The Inspector General released its long-awaited report on the FBI's handling of the Hillary Clinton investigation on Thursday. The report claimed that former FBI Director James Comey used his personal Gmail account to conduct official FBI business, which prompted Clinton to respond to Comey's email revelation with a tweet that said simply, "But my emails."
That is, of course, a reference to a long-running meme in liberal and Democratic circles that pokes fun at the perceived obsession with Clinton's emails during the 2016 presidential campaign. Clinton's use of a private email service became a focal point during the campaign, and many on the left accused the media of focusing disproportionately on the former Secretary of State's email use rather than any number of other campaign issues.
One analysis found that within six days, the New York Times devoted as much coverage to the email scandal as it did to policy issues over a 69-day period. Urban Dictionary now defines "but her emails" as "a not-so-subtle way to change the subject when you are about to be faced with being wrong about something."

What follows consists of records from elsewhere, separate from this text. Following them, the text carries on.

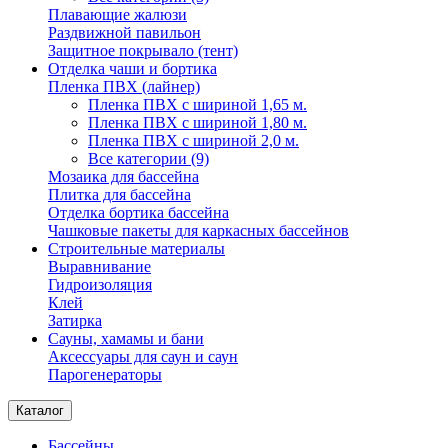
Плавающие жалюзи
Раздвижной павильон
Защитное покрывало (тент)
Отделка чаши и бортика
Пленка ПВХ (лайнер)
Пленка ПВХ с шириной 1,65 м.
Пленка ПВХ с шириной 1,80 м.
Пленка ПВХ с шириной 2,0 м.
Все категории (9)
Мозаика для бассейна
Плитка для бассейна
Отделка бортика бассейна
Чашковые пакеты для каркасных бассейнов
Строительные материалы
Выравнивание
Гидроизоляция
Клей
Затирка
Сауны, хамамы и бани
Аксессуары для саун и саун
Парогенераторы
Каталог
Бассейны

From a political standpoint, the IG's report on the Clinton investigation was something of a mixed bag. Although it condemned many aspects of how the investigation was carried out, both by Comey and his underlings, it ultimately concluded that political bias did not have any affect on the outcome of the probe.
Michael Horowitz, Inspector General for the Justice Department, concluded that Comey broke with protocol several times during the investigation. On two occasions, the IG said, Comey made significant decisions in the investigation without first consulting his superior, then-Attorney General Loretta Lynch: Once when he announced that the FBI wouldn't be recommending that Clinton be prosecuted for her email use, and later when he told Congress that the bureau would be re-opening the investigation into Clinton.
“We found it extraordinary that, in advance of two such consequential decisions, the FBI director decided that the best course of conduct was to not speak directly and substantively with the attorney general about how best to navigate those decisions,” Horowitz wrote.
But Horowitz concluded that Comey was guilty of "insubordination," he also said that the FBI director did not act out of political bias in his handling of the probe. The main impact of the FBI's alleged mishandling of the investigation, Horowitz wrote, was tarnishing the bureau's reputation in the public eye, not affecting the actual outcome of the probe.
“We found no evidence that the conclusions by department prosecutors were affected by bias or other improper considerations,” the report said. “Rather, we concluded that they were based on the prosecutor’s assessment of facts, the law, and past department practice.”
However, Horowitz did highlight the behavior of several lower-ranking FBI agents, some of whom sent text messages that exhibited anti-Trump, pro-Clinton biases. Horowitz concluded that, although these agents' apparent political biases didn't affect the outcome of the investigation in any way, they did succeed in hurting the reputation of the FBI.
"[T]he conduct by these employees cast a cloud over the FBI Midyear investigation and sowed doubt the FBI’s work on, and its handling of, the Midyear investigation," the report said. "Moreover, the damage caused by their actions extends far beyond the scope of the Midyear investigation and goes to the heart of the FBI’s reputation for neutral fact finding and political independence."
Comey himself addressed the IG's report on Thursday, writing on Twitter that "the conclusions are reasonable, even though I disagree with some."
"I respect the DOJ IG office, which is why I urged them to do this review," Comey wrote. "People of good faith can see an unprecedented situation differently. I pray no Director faces it again. Thanks to IG’s people for hard work."